(Saved entries)
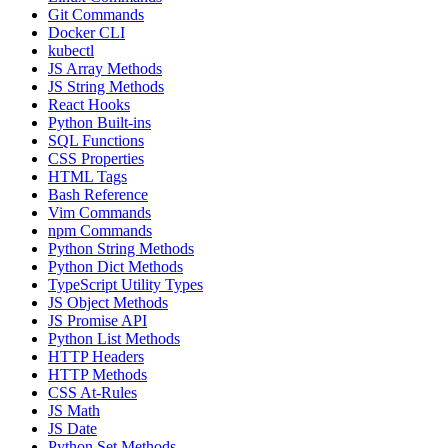
Git Commands
Docker CLI
kubectl
JS Array Methods
JS String Methods
React Hooks
Python Built-ins
SQL Functions
CSS Properties
HTML Tags
Bash Reference
Vim Commands
npm Commands
Python String Methods
Python Dict Methods
TypeScript Utility Types
JS Object Methods
JS Promise API
Python List Methods
HTTP Headers
HTTP Methods
CSS At-Rules
JS Math
JS Date
Python Set Methods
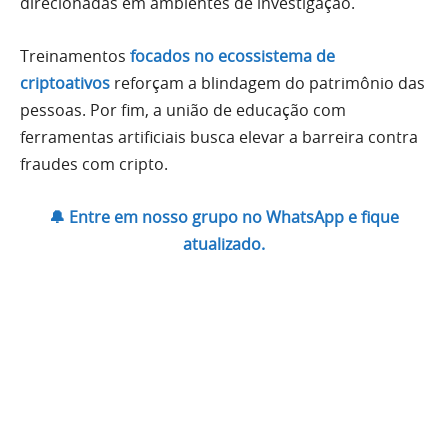
direcionadas em ambientes de investigação.
Treinamentos
focados no ecossistema de
criptoativos
reforçam a blindagem do patrimônio das
pessoas. Por fim, a união de educação com
ferramentas artificiais busca elevar a barreira contra
fraudes com cripto.
🔔 Entre em nosso grupo no WhatsApp e fique
atualizado.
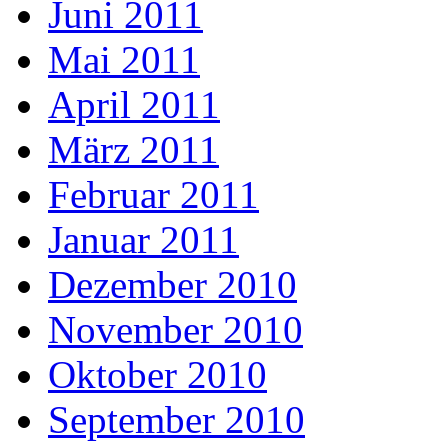
Juni 2011
Mai 2011
April 2011
März 2011
Februar 2011
Januar 2011
Dezember 2010
November 2010
Oktober 2010
September 2010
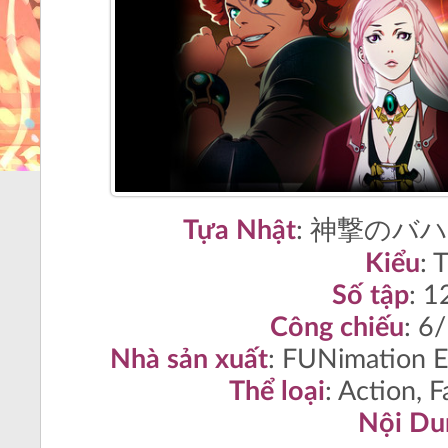
Tựa Nhật
:
神撃のバハム
Kiểu
:
T
Số tập
: 
Công chiếu
: 6
Nhà sản xuất
: FUNimation 
Thể loại
:
Action, F
Nội Du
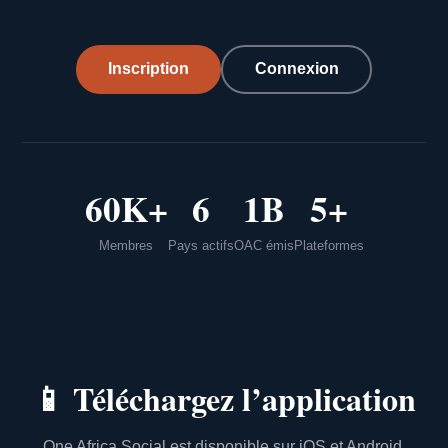
Inscription
Connexion
60K+
6
1B
5+
Membres
Pays actifs
OAC émis
Plateformes
📱
Téléchargez l’application
One Africa Social est disponible sur iOS et Android.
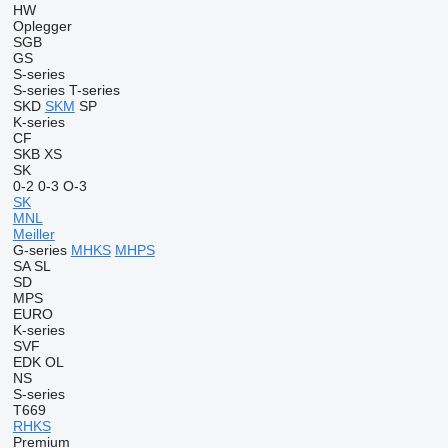
HW
Oplegger
SGB
GS
S-series
S-series
T-series
SKD
SKM
SP
K-series
CF
SKB
XS
SK
0-2
0-3
O-3
SK
MNL
Meiller
G-series
MHKS
MHPS
SA
SL
SD
MPS
EURO
K-series
SVF
EDK
OL
NS
S-series
T669
RHKS
Premium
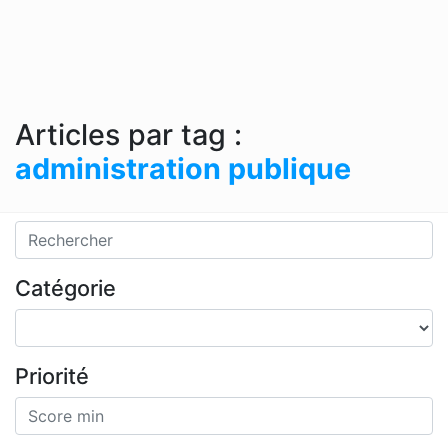
Articles par tag :
administration publique
Catégorie
Priorité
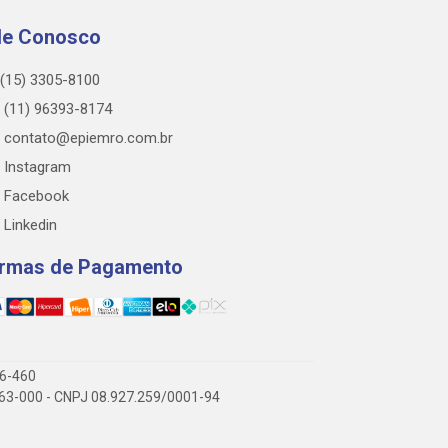
le Conosco
(15) 3305-8100
(11) 96393-8174
contato@epiemro.com.br
Instagram
Facebook
Linkedin
rmas de Pagamento
76-460
3.063-000 - CNPJ 08.927.259/0001-94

TASK INSTRUCTIONS:
Restate exactly, please, only the lines between the start of the data and the line containing "Python Set Methods", both ends included, skipping the pictures.

ANSWER SECTION:
Git Commands
Docker CLI
kubectl
JS Array Methods
JS String Methods
React Hooks
Python Built-ins
SQL Functions
CSS Properties
HTML Tags
Bash Reference
Vim Commands
npm Commands
Python String Methods
Python Dict Methods
TypeScript Utility Types
JS Object Methods
JS Promise API
Python List Methods
HTTP Headers
HTTP Methods
CSS At-Rules
JS Math
JS Date
Python Set Methods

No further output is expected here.